Bild: Hier ist zu viel Sulfat drin: harmlos aussehendes Trinkwasser
Was Bergschäden sind, muss man Menschen aus dem Ruhrgebiet oder dem
Saarland nicht erklären. In Berlin, wo niemand in der Erde nach Wertvollem
schürft, dürfte der Begriff nicht so vielen vertraut sein. Es handelt sich
um Risse in Gebäuden, Setzungen, eindringendes Wasser, lauter Dinge, die
passieren, wenn im Untergrund über Jahrzehnte oder gar Jahrhunderte
Hohlräume geschaffen wurden und das darüberliegende Gestein absackt.

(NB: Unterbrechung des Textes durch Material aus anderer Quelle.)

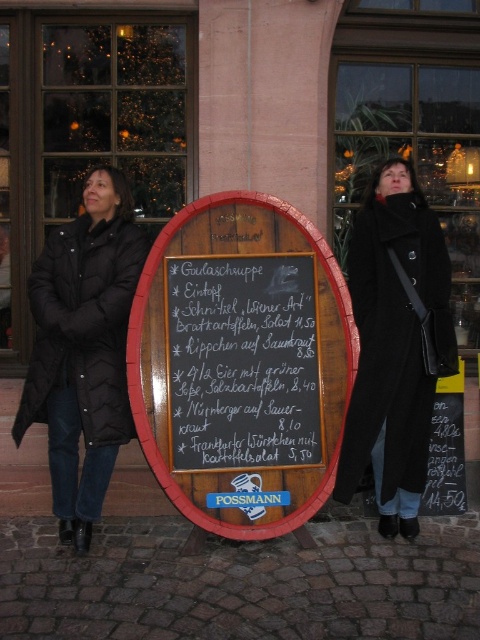 Is black chalkboard at center thinner than black chalkboard menu at center?

Incorrect, black chalkboard at center's width is not less than black chalkboard menu at center's.

Between black chalkboard at center and black chalkboard menu at center, which one appears on the left side from the viewer's perspective?

Positioned to the left is black chalkboard menu at center.

The image size is (480, 640). I want to click on black chalkboard at center, so click(241, 364).

Can you confirm if black chalkboard at center is positioned below black wool coat at center?

Yes, black chalkboard at center is below black wool coat at center.

Which is behind, point (196, 488) or point (371, 381)?

The point (371, 381) is more distant.

Which is behind, point (303, 298) or point (405, 477)?

Point (405, 477)

Where is `black chalkboard at center`? The width and height of the screenshot is (480, 640). black chalkboard at center is located at coordinates (241, 364).

Does black chalkboard menu at center appear under black puffer coat at left?

Yes.

Between black chalkboard menu at center and black puffer coat at left, which one has more height?

Standing taller between the two is black puffer coat at left.

Identify the location of black chalkboard menu at center. The image size is (480, 640). (242, 362). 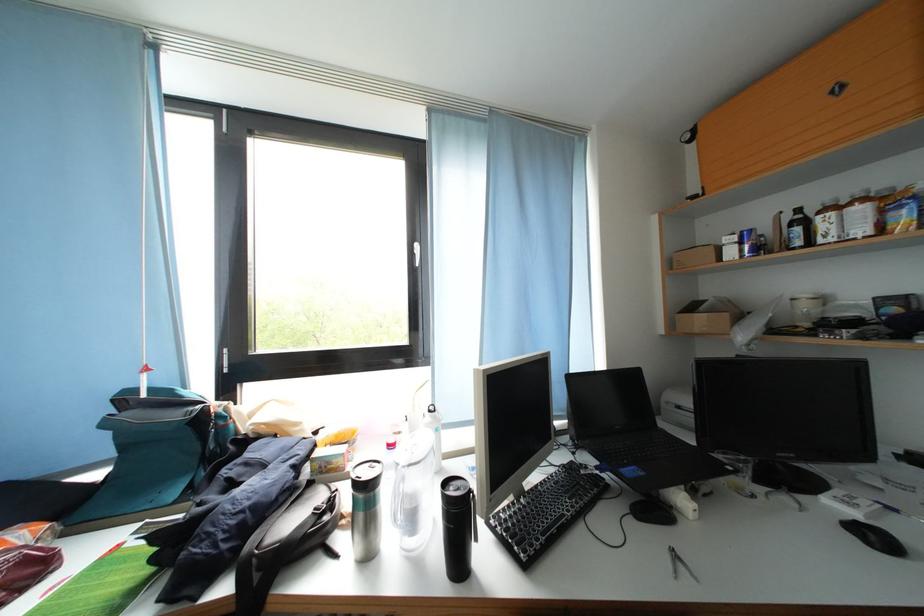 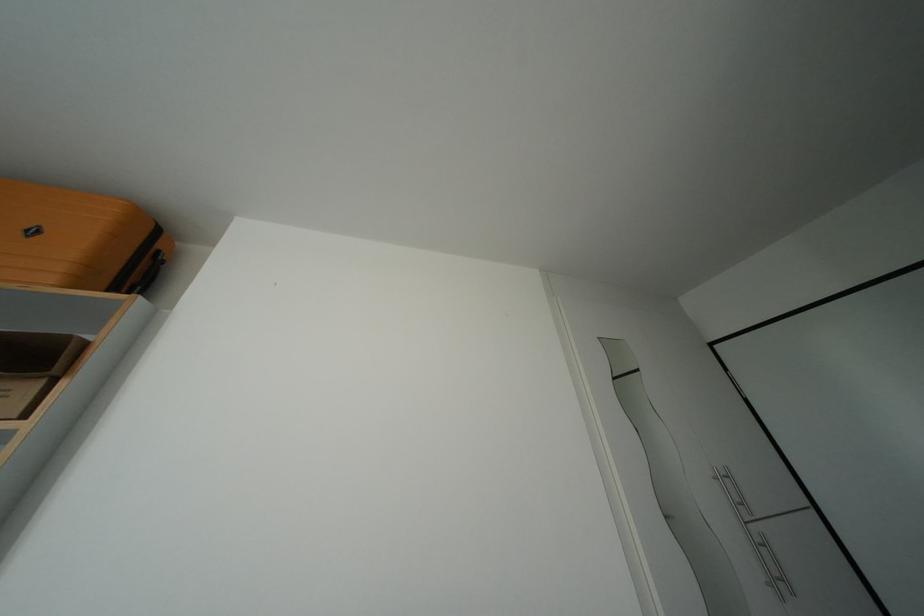 In the second image, find the point that corresponds to (846,94) in the first image.

(42, 237)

Dass die FWA, die Wasser- und Abwassergesellschaft der Stadt Frankfurt
(Oder), nun plant, Investitionen in Millionenhöhe aus Ersatzleistungen für
einen Bergschaden zu finanzieren, hört sich da erst einmal seltsam an, ist
aber im Grunde naheliegend – genauso wie die Tatsache, dass Berlin im
Zweifelsfall dasselbe versuchen könnte. Aber der Reihe nach.
Seit Jahren steigt die Belastung der Spree mit Sulfat. Der Grund: Schwefel,
der im Boden meist in mineralischer Form gebunden ist, kommt im
Braunkohletagebau der Brandenburger und sächsischen Lausitz mit Sauerstoff
in Kontakt. Das so entstehende Sulfat gelangt in den Fluss, wenn
Grundwasser aus aktiven Gruben abgepumpt wird oder sich – im Fall
aufgegebener und gefluteter Standorte – über den Kontakt mit
Oberflächenwasser seinen Weg sucht.
Sulfat ist nicht hochgiftig, aber in höheren Konzentrationen gilt es als
gesundheitliches Risiko. Sehr jungen, sehr alten oder sehr empfindlichen
Menschen kann das Salz auf die Verdauung schlagen. Daher gibt es einen
gesetzlichen Grenzwert für Trinkwasser, dieser liegt bei 250 mg/l.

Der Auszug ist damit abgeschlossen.